Barmanko co Ci jest Kochana? Mam nadzieję, że to przejściowy brak weny! A propos okresu, ja nadal nie miesiączkuję! To normalne?
 
mamstud z tym okresem to tylko taka zajawka była ;-) bo ciągle coś mnie wkurza, ludzie mnie irytują :sorry: i cały czas bym jadła :-:)-:)-( ostatnio nawet na męża się obraziłam bo powiedział "ty jesz więcej ode mnie":shocked2: no co racja to racja, ale nie musiał mi tego mówić :zawstydzona/y:
okresu też jeszcze nie mam (ale ja cały czas karmie piersią - więc to pewnie z tego powodu).
też bym chciała wrócić na aerobik, ale boje się o moje cycuchy :sorry: dlatego zapisze się uwaga......na Tai Chi - moje marzenie od czasów licealnych :-):-)
 
reklama
hellou wita Was nocny marek...

spać nie mogę, w TV nic nie ma i usiadłam sobie do kompa. Moje chłopaki śpią w najlepsze a ja mam czas dla siebie.

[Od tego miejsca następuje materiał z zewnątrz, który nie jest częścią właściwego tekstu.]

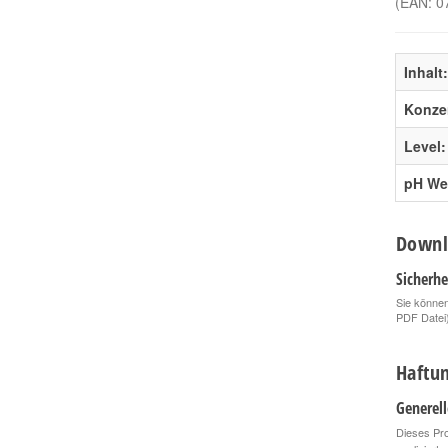
(EAN:
0
Inhalt:
Konzen
Level:
pH Wer
Downl
Sicherhe
Sie können
PDF Datei
Haftun
Generel
Dieses Pro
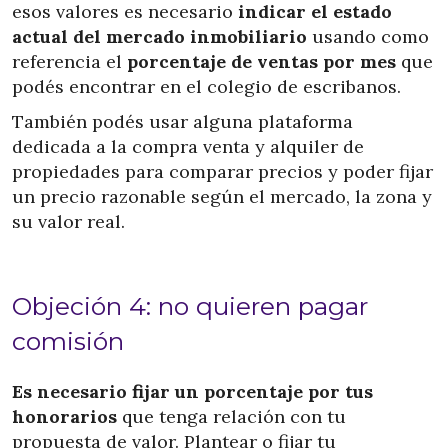
esos valores es necesario
indicar el estado
actual del mercado inmobiliario
usando como
referencia el
porcentaje de ventas por mes
que
podés encontrar en el colegio de escribanos.
También podés usar alguna plataforma
dedicada a la compra venta y alquiler de
propiedades para comparar precios y poder fijar
un precio razonable según el mercado, la zona y
su valor real.
Objeción 4: no quieren pagar
comisión
Es necesario fijar un porcentaje por tus
honorarios
que tenga relación con tu
propuesta de valor. Plantear o fijar tu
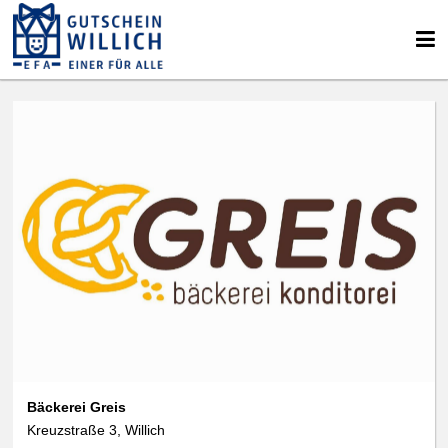
Bäckerei Greis
Kreuzstraße 3, Willich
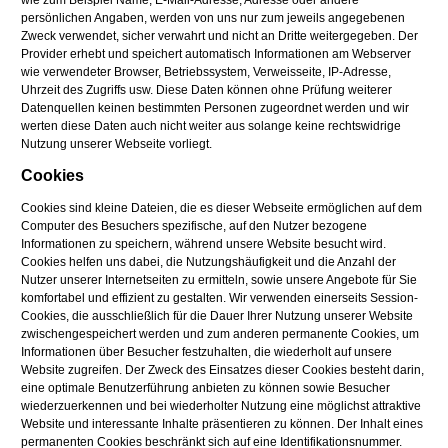
wie zum Beispiel Name, E-Mail-Adresse, Adresse oder andere
persönlichen Angaben, werden von uns nur zum jeweils angegebenen
Zweck verwendet, sicher verwahrt und nicht an Dritte weitergegeben. Der
Provider erhebt und speichert automatisch Informationen am Webserver
wie verwendeter Browser, Betriebssystem, Verweisseite, IP-Adresse,
Uhrzeit des Zugriffs usw. Diese Daten können ohne Prüfung weiterer
Datenquellen keinen bestimmten Personen zugeordnet werden und wir
werten diese Daten auch nicht weiter aus solange keine rechtswidrige
Nutzung unserer Webseite vorliegt.
Cookies
Cookies sind kleine Dateien, die es dieser Webseite ermöglichen auf dem
Computer des Besuchers spezifische, auf den Nutzer bezogene
Informationen zu speichern, während unsere Website besucht wird.
Cookies helfen uns dabei, die Nutzungshäufigkeit und die Anzahl der
Nutzer unserer Internetseiten zu ermitteln, sowie unsere Angebote für Sie
komfortabel und effizient zu gestalten. Wir verwenden einerseits Session-
Cookies, die ausschließlich für die Dauer Ihrer Nutzung unserer Website
zwischengespeichert werden und zum anderen permanente Cookies, um
Informationen über Besucher festzuhalten, die wiederholt auf unsere
Website zugreifen. Der Zweck des Einsatzes dieser Cookies besteht darin,
eine optimale Benutzerführung anbieten zu können sowie Besucher
wiederzuerkennen und bei wiederholter Nutzung eine möglichst attraktive
Website und interessante Inhalte präsentieren zu können. Der Inhalt eines
permanenten Cookies beschränkt sich auf eine Identifikationsnummer.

Kaatharina ja wiem tym ,że dzieciaczki karmione piersią później zaczynają wchodzić w smakowanie czegoś innego niż mleczko mamy. W sumie wypowiedziałam sie w imieniu karmiących piersią...ale też czytałam przypaki kiedy mamy karmiące piersią próbowały podać inne pokarmy trzymiesięczniakom. Przyznam się ,ze i ja mam coś takiego za sobą, podałam jakiś tydzień temu na czubeczku łyżeczki jogurtu bo akurat jadłam...dosłownie odrobinka to była i dziecko mi się na buzi zaraz wysypało :szok:
trwało to na szczęscie jeden dzień ale przeraziła mnie intensywność po tak maleńkiej dawce

Barmanko
, rozumiem co czujesz , ja miałam taki dzień wczoraj. Okropnie pokłóciłam się z M bo potraktował mnie także okropnie. rzecz poszła o pościel...głupie to trochę ale cóż...od dawna marzyła mi się pościel z satyny bawełnianej w mocnym fioletowym kolorze, takim pasującym do naszej ściany no i pojechaliśmy po tą pościel a na miejscu M zaczął wybrzydzać i negować każdy mój wybór. Żałuję ze nie miałam pieniędzy bo bym ją kupiła i po prostu wyszła a tak on mógł mi pokazać kto jest panem sytuacji :no:
żenujące to było więc wyszłam zostawiając go z Małym na środku sklepu:zawstydzona/y:
Nadmienie tylko ,że w przeddzień wydał lekką ręką 350 zł na przyciemnienie szyb w samochodzie :eek:, tak więc obrażona wsiadłam do odpicowanego samochodu i zero reakcji na niego. Obrazona na maksa,a ten zmiast się zreflektować ruszył i pojechał umyć ten cholerny samochód :eek::eek::eek:, no to się popłakałam...oczywiście nie zdejmując okularów przeciwsłonecznych...
Co by nie przedłużać..mam tę pościel :-D
a M usłyszał wieczorem wiele gorkich słów...dziś już jest lepiej ,a ja nauczona na błędach kończę z pobłażaniem, niech znów się stara bo chyba zapomniał ,ze ma w domu fajną babkę a nie garkotłuka :-p
także Ty kochana zbieraj siły i wracaj do nas szybko :-) a Tai Chi...świetna sprawa

a co do okresu to ja dostałam, mimo karmenia piersią :eek: musimy uważać ....cholera

mamstud
wracaj do zdrowia chorowitko,a co do karmienia piersią słyszałam ,ze choroba nie ma wpływu na pokarm i można karmić nawet z gorączką...pisze to bo masz wątpliwośći....czy mi się zdaje? :sorry:

aga_k_m uwierz kochana też miałam ochotę go ubić...no i właśnie w wc byłam...echhh

a coś chcialam....aha, wczoraj była u nas pielęgniarka sprawdzić jak Młody się chowa :eek: zdziwiłam się ,ze po takim czasie, czy u Was też tak jest?